Stored dataset items:

---------------

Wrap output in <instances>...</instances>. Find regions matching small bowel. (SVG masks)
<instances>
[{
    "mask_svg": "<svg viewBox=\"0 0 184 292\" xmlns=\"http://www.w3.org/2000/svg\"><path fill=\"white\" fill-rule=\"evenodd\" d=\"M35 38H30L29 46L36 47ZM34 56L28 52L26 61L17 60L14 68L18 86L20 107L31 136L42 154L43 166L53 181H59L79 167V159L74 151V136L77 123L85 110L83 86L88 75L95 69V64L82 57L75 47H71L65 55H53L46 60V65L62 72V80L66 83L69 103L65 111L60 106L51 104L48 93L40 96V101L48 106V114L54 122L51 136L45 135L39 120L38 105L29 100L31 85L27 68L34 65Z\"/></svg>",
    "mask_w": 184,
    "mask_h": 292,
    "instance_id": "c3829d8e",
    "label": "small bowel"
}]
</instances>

---------------

### Exercise aim
From the first line to the last, reproduce the data exactly.

### Answer for this exercise
Wrap output in <instances>...</instances>. Find regions matching small bowel. (SVG masks)
<instances>
[{
    "mask_svg": "<svg viewBox=\"0 0 184 292\" xmlns=\"http://www.w3.org/2000/svg\"><path fill=\"white\" fill-rule=\"evenodd\" d=\"M35 38H30L29 46L36 47ZM34 56L28 52L26 61L17 60L14 68L18 86L20 107L31 136L42 154L43 166L53 181H59L79 167V159L74 151V136L77 123L85 110L83 86L88 75L95 69V64L82 57L75 47H71L65 55H53L46 60V65L62 72V80L66 83L69 103L65 111L60 106L51 104L48 93L40 96V101L48 106V114L54 122L51 136L45 135L39 120L38 105L29 100L31 85L27 68L34 65Z\"/></svg>",
    "mask_w": 184,
    "mask_h": 292,
    "instance_id": "c3829d8e",
    "label": "small bowel"
}]
</instances>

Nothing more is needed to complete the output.